One easy way to visualize these two metrics is by creating a ROC curve, which is a plot that displays the sensitivity and specificity of a logistic regression model.
This tutorial explains how to create and interpret a ROC curve in SPSS.
Example: ROC Curve in SPSS
Suppose we have the following dataset that shows whether or not a basketball player got drafted into the NBA (0 = no, 1 = yes) along with their average points per game in college:
To create an ROC curve for this dataset, click the Analyze tab, then Classify, then ROC Curve:
In the new window that pops up, drag the variable draft into the box labelled State Variable. Define the Value of the State Variable to be 1. (This is the value that indicates a player got drafted). Drag the variable points into the box labelled Test Variable.
Check the boxes next to With diagonal reference line and Coordinate points of the ROC Curve. Then click OK.

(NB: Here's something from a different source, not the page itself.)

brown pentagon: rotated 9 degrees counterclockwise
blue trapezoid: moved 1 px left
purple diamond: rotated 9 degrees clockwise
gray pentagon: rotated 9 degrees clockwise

Here is how to interpret the output:
Case Processing Summary:
This table displays the total number of positive and negative cases in the dataset. In this example 8 players got drafted (positive result) and 6 players did not get drafted (negative result):
The ROC (Receiver Operating Characteristic) curve is a plot of the values of sensitivity vs. 1-specificity as the value of the cut-off point moves from 0 to 1:
A model with high sensitivity and high specificity will have a ROC curve that hugs the top left corner of the plot. A model with low sensitivity and low specificity will have a curve that is close to the 45-degree diagonal line.

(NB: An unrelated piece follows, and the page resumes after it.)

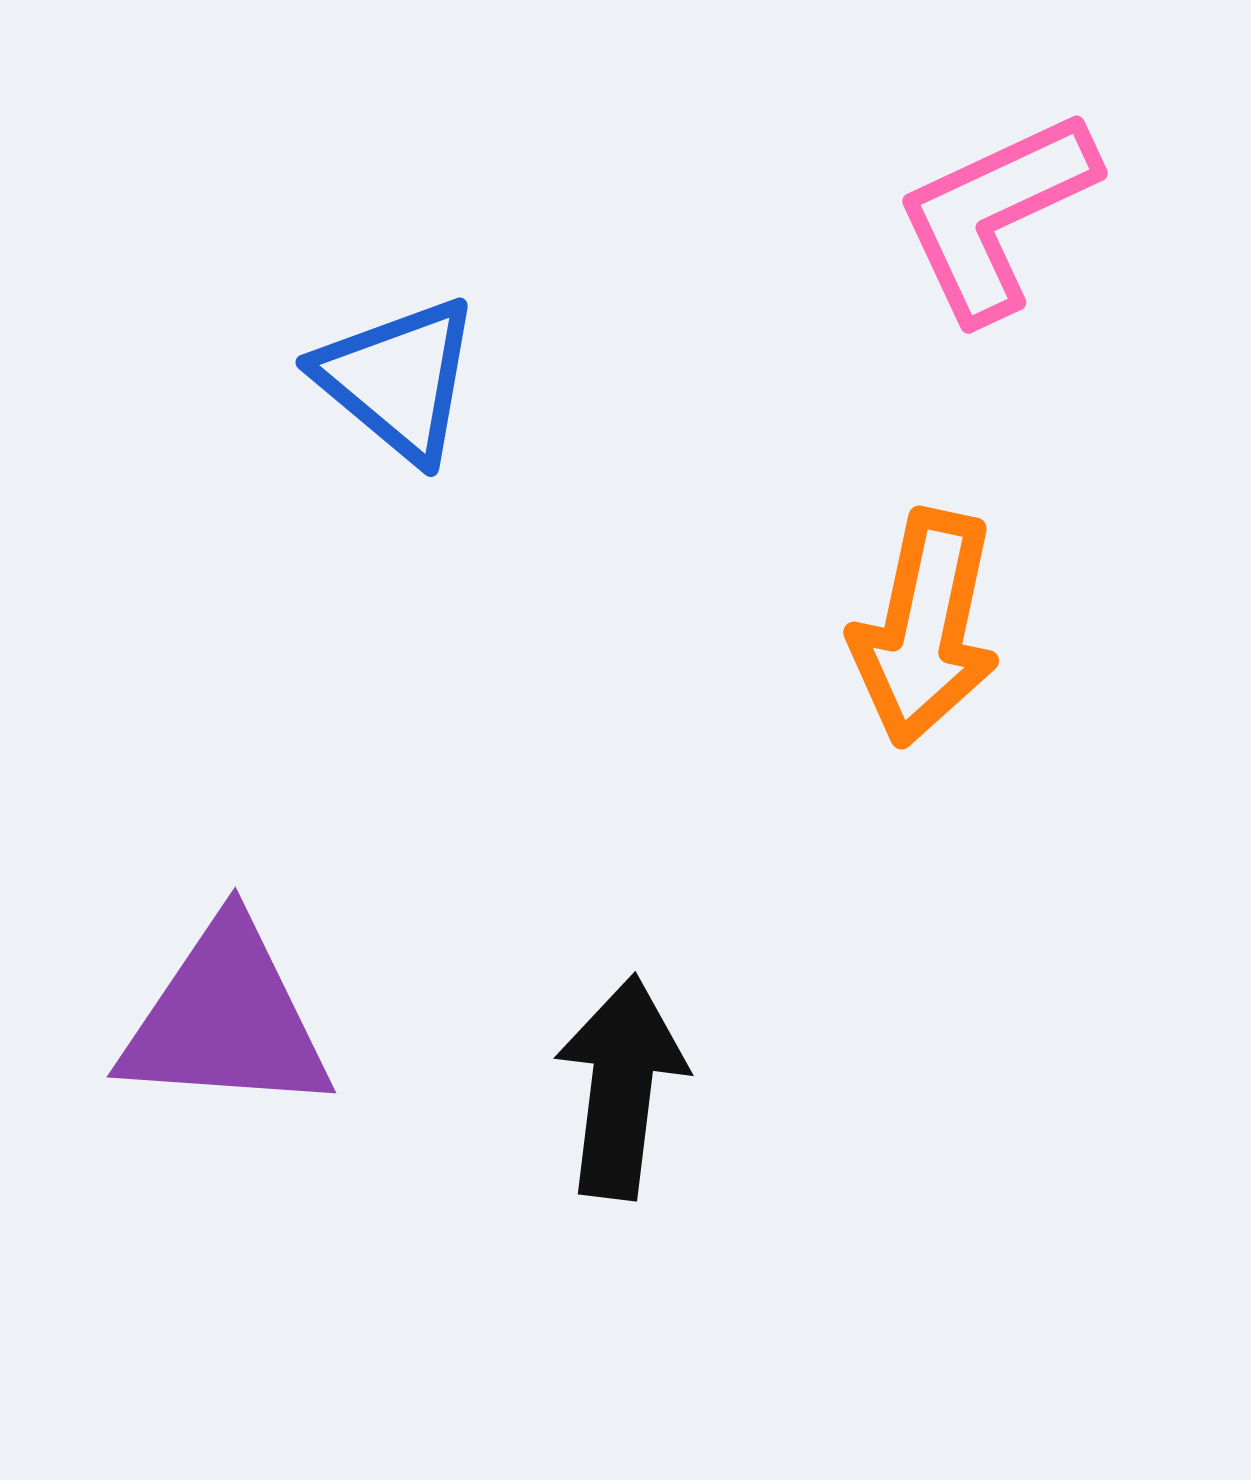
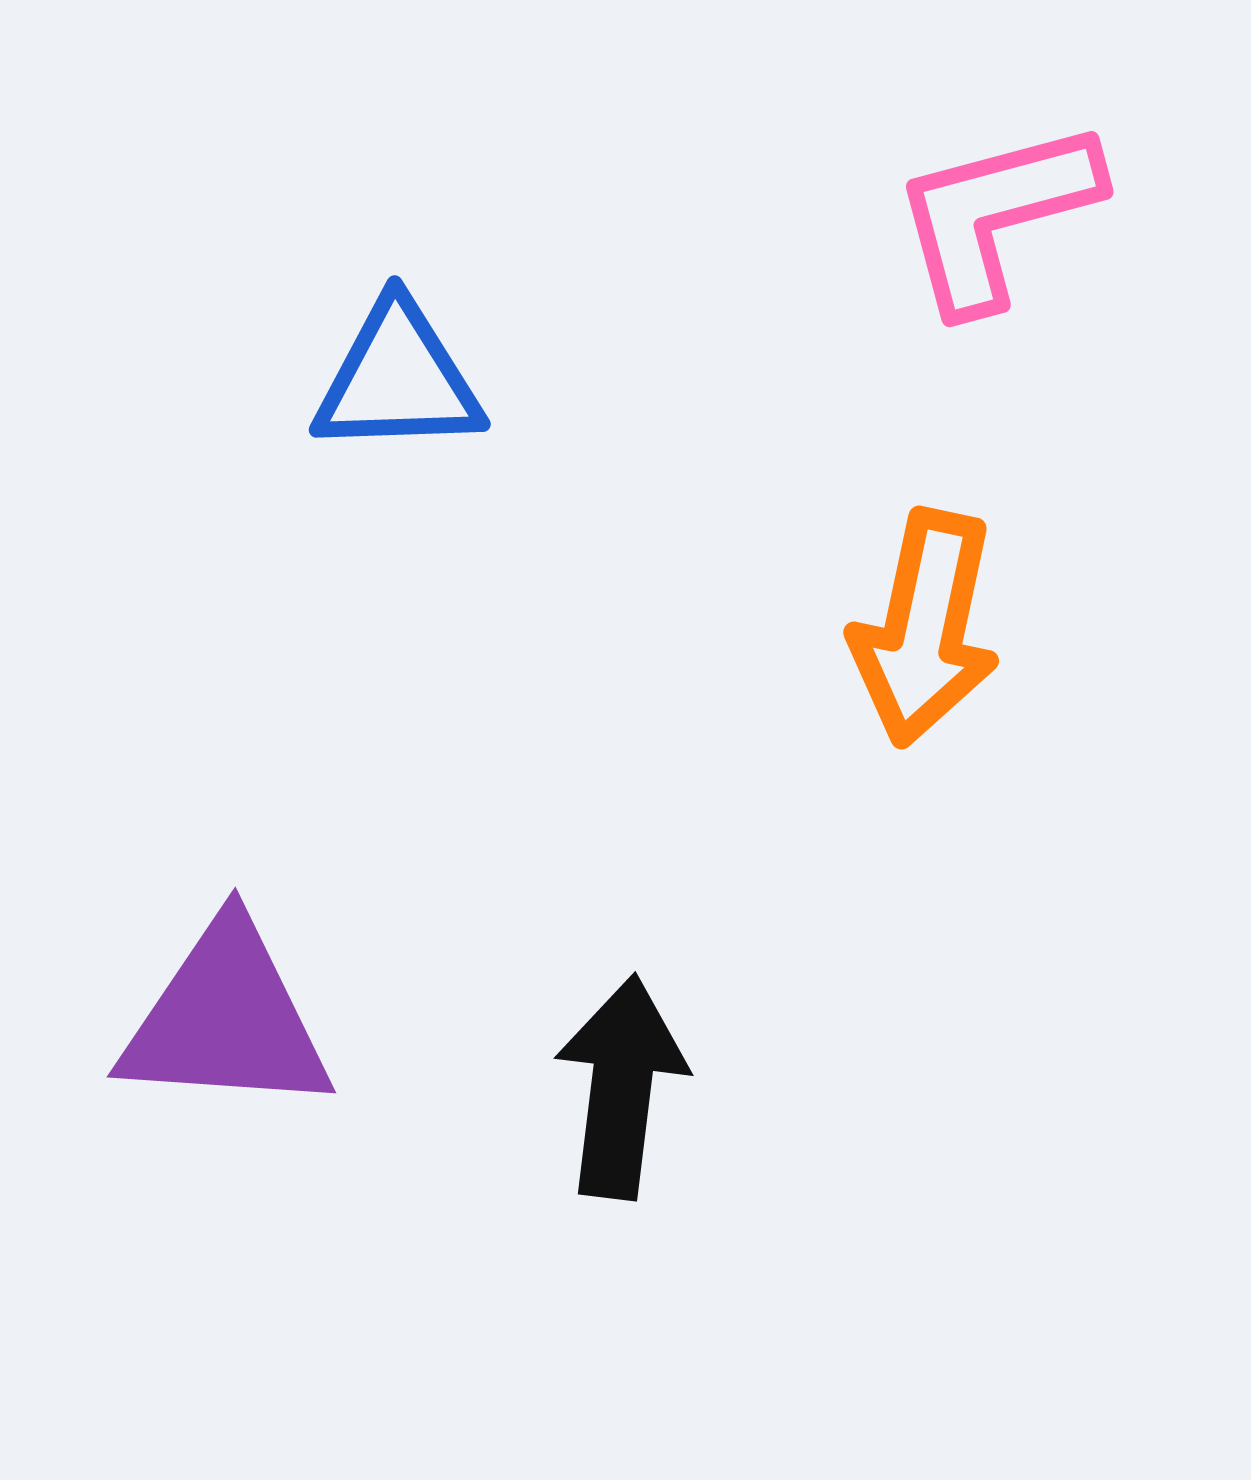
pink L-shape: rotated 10 degrees clockwise
blue triangle: rotated 42 degrees counterclockwise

We can see that the ROC curve (the blue line) in this example hugs the top left corner of the plot, which indicates that the model does a good job of predicting whether or not players will get drafted, based on their average points per game.
Area Under the Curve:
The Area Under the Curve gives us an idea of how well the model is able to distinguish between positive and negative outcomes. The AUC can range from 0 to 1. The higher the AUC, the better the model is at correctly classifying outcomes.
We can see that the AUC for this particular logistic regression model is .948, which is extremely high. This indicates that the model does a good job of predicting whether or not a player will get drafted.
Coordinates of the Curve:
This last table displays the sensitivity and 1 – specificity of the ROC curve for various cut-off points.

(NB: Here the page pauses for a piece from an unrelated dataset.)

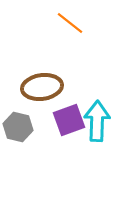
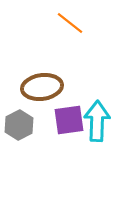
purple square: rotated 12 degrees clockwise
gray hexagon: moved 1 px right, 2 px up; rotated 20 degrees clockwise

If we allow the cut-off point to be 8.50, this means we predict that any player who scores less than 8.50 points per game to not get drafted, and any player who scores greater than 8.50 points per game to get drafted.
Using this as a cut off point, our sensitivity would be 100% (since each player that scored less than 8.50 points per game indeed did not get drafted) and our 1 – specificity would be 66.7% (since 8 out of 12 players who scored more than 8.50 points per game actually did get drafted).
The table above allows us to see the sensitivity and 1-specificity for every potential cut-off point.